ENTRIES PROVIDED
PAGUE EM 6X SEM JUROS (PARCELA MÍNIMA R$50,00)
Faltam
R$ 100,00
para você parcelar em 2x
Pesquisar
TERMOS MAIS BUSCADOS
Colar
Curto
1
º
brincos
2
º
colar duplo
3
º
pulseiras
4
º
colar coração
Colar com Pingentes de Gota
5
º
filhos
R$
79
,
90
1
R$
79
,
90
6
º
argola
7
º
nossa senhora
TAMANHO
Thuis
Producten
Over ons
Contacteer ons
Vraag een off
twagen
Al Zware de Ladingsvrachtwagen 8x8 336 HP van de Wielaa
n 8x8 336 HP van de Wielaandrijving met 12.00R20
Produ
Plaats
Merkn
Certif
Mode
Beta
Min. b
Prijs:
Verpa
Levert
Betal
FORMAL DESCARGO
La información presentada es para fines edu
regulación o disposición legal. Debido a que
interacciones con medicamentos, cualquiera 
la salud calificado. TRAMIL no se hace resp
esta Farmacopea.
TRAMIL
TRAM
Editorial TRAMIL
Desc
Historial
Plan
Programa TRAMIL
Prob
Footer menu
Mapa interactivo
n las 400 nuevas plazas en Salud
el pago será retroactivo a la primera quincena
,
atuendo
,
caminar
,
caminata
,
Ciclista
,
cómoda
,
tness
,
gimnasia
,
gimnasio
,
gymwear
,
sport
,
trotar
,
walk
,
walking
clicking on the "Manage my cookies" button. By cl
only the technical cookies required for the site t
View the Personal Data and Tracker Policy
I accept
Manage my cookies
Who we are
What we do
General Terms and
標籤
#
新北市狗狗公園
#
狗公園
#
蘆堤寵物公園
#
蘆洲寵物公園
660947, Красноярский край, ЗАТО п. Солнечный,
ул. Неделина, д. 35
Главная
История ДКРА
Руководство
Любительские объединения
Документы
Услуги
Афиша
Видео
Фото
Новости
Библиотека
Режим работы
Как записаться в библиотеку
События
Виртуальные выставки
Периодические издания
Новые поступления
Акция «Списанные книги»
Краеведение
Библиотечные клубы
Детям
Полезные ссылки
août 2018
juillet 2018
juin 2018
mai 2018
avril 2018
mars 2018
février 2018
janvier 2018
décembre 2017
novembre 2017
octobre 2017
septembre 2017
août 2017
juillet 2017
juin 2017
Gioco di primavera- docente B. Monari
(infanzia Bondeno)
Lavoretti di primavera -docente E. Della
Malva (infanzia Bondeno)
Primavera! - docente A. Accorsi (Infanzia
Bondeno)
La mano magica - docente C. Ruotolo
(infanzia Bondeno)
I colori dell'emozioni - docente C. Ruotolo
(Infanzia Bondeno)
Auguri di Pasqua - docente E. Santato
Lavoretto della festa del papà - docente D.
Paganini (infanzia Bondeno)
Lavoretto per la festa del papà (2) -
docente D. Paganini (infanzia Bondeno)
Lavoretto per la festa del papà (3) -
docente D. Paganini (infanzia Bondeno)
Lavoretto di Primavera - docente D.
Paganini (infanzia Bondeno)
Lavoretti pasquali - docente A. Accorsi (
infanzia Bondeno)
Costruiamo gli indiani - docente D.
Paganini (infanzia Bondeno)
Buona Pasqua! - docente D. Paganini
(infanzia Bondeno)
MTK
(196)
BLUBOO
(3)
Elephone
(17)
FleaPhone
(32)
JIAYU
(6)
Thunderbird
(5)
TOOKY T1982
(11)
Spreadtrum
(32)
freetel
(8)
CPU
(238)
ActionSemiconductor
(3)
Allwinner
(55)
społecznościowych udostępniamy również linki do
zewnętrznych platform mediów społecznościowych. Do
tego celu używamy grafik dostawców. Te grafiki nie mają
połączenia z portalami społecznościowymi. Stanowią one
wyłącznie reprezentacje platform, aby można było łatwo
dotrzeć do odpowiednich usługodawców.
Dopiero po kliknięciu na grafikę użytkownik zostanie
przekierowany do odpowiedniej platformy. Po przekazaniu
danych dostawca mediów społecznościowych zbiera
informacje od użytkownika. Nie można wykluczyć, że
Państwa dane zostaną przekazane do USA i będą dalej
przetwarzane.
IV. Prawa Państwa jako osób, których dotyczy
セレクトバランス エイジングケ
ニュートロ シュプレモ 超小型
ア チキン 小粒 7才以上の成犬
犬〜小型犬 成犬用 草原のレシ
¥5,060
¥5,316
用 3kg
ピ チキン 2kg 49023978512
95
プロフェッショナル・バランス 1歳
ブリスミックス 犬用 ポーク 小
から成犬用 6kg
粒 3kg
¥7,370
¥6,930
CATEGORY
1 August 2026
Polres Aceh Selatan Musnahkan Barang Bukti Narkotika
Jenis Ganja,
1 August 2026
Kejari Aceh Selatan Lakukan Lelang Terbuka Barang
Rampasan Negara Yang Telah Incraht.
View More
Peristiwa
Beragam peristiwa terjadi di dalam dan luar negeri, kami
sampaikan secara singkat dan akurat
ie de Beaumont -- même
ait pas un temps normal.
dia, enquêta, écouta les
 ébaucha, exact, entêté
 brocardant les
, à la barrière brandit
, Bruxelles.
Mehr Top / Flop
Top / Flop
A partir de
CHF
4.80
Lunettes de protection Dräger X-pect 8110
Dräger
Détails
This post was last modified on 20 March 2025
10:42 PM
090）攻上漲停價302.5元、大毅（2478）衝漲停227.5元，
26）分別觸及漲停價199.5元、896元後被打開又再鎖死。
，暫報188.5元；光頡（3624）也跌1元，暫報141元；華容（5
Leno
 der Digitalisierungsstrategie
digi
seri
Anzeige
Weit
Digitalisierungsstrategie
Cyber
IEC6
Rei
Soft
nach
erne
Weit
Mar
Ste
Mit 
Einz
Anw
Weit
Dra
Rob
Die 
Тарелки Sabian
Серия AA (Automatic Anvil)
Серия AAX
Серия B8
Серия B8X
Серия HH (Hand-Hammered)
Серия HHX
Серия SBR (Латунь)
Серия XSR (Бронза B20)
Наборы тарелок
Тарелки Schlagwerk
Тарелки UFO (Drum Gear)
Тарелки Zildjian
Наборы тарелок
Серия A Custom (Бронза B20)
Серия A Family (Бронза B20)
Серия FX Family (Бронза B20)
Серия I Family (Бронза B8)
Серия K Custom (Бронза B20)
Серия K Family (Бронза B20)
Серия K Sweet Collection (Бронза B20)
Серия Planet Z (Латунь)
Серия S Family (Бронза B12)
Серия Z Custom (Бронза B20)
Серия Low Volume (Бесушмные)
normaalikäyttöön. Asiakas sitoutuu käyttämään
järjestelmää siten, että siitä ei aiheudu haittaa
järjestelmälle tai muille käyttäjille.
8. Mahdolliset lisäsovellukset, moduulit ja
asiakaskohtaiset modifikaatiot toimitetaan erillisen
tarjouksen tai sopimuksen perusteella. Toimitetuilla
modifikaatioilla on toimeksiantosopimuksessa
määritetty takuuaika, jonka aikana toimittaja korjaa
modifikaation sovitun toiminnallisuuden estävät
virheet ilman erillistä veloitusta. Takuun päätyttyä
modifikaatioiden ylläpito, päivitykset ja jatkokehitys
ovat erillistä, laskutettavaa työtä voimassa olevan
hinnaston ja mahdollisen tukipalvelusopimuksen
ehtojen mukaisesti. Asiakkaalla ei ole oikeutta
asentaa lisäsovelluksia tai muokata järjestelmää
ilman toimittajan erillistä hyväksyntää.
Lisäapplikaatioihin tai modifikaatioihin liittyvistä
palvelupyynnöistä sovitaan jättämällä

EXERCISE PROMPT
Return, from the material above, each line holding the string "Manage".

EXERCISE RESULT
clicking on the "Manage my cookies" button. By cl
Manage my cookies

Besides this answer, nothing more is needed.